Osmanlı’da baharat faslı
Yemeklerimize ayrı bir lezzet katan; kabuğuyla, yaprağıyla, köküyle, tohumuyla kurutulmuş hâlde kullanılan baharatların mutfağımızda yeri oldukça eski. Osmanlı'da ilk kullanım amacı gıdaların korunması olan baharatlar, zamanla damak tadımızın da vazgeçilmezi oldu.
BAHARATIN TARİHSEL YOLCULUĞU
Baharatın tarihçesi insanlık tarihiyle iç içedir. Mezopotamya'da yapılan arkeolojik çalışmalarda karanfil, safran, hardal, rezene ve kekik gibi baharata ait izlere rastlanılmıştır. Baharat ticareti antik ve ortaçağda en değerli öğeler arasındadır.
Bahar Arapça 'da koku anlamına gelmektedir. Baharat ise baharın çoğuludur, yani kokular anlamına gelmektedir. Türkçe 'de baharata "ıssı ot" denilirdi.

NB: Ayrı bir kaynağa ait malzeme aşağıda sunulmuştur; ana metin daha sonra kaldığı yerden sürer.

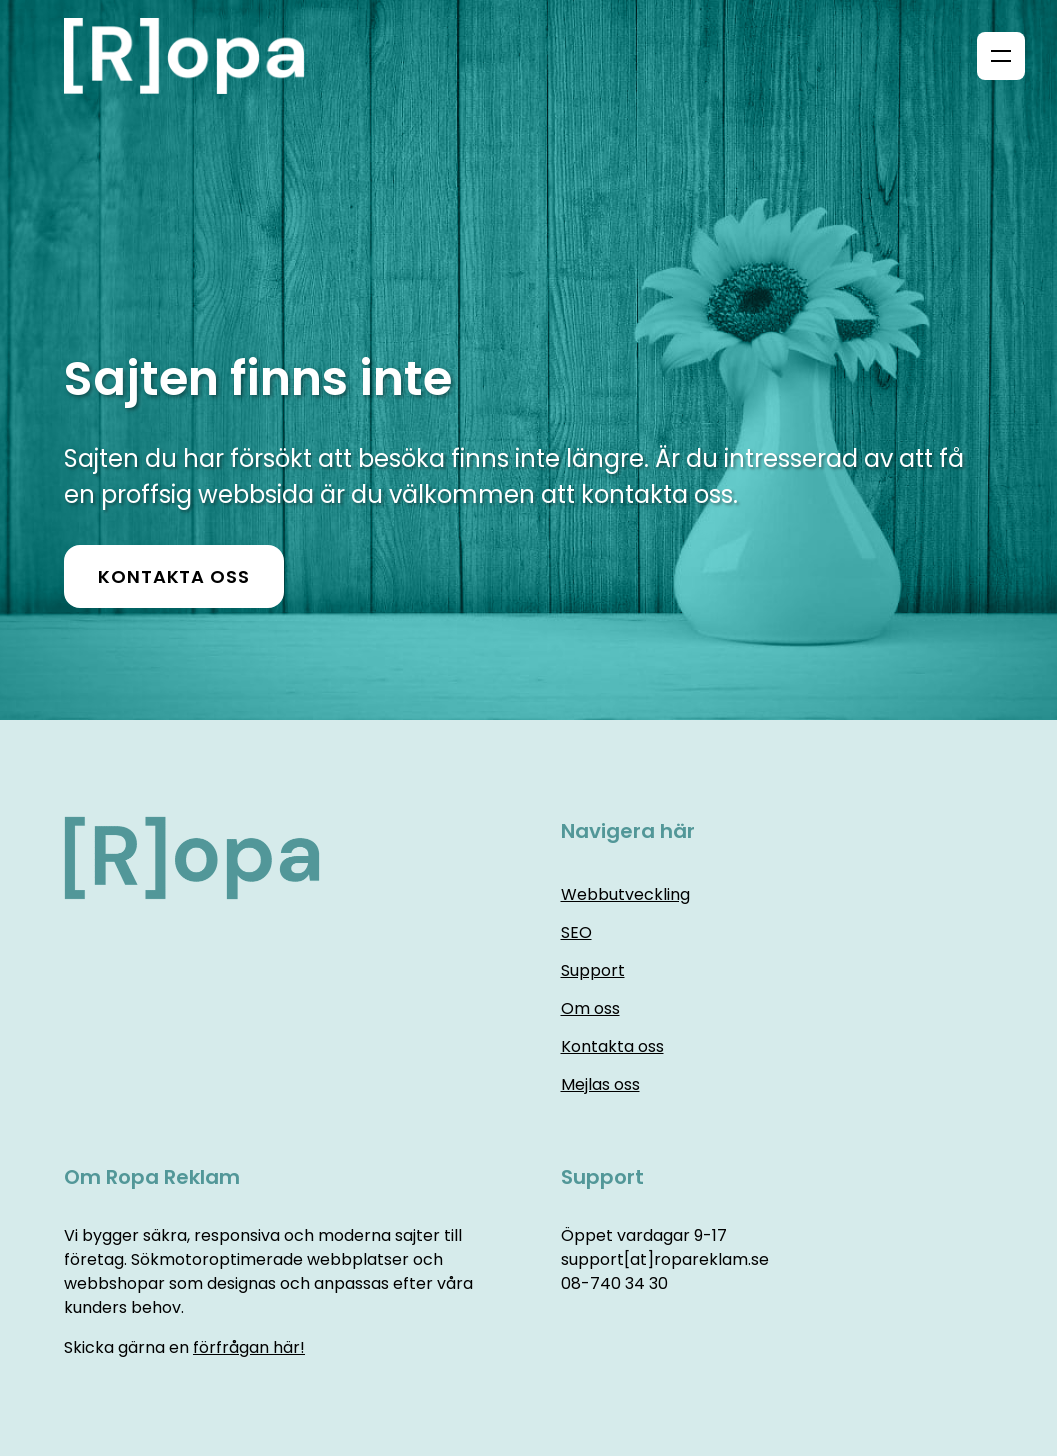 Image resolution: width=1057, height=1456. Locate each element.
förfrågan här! (249, 1347)
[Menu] (1001, 56)
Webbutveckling (625, 894)
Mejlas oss (600, 1084)
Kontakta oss (174, 576)
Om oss (590, 1008)
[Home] (192, 56)
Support (593, 970)
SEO (576, 932)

Ticaret ağları yoluyla dünyayı dolaşmış ilk ürün olan baharat, binlerce yıldır yazılı ve sözlü kaynaklarda adından sıkça söz ettirdi. Bugün market raflarında kolayca bulabildiğimiz, geleneksel mutfağımızın olmazsa olmazı bu baharatların Osmanlı döneminde Uzak Doğu'dan ve Hindistan'dan gelen kervanlarla başlayan uzun yolculuğu, önce İskenderiye Limanı'na, daha sonra da Venedik, Fransız veya Mısır ticaret gemileriyle İstanbul'a varıp, kendine alıcı bularak sonlanır, bu işe yatırım yapanlara ise küpler dolusu altın kazandırırdı.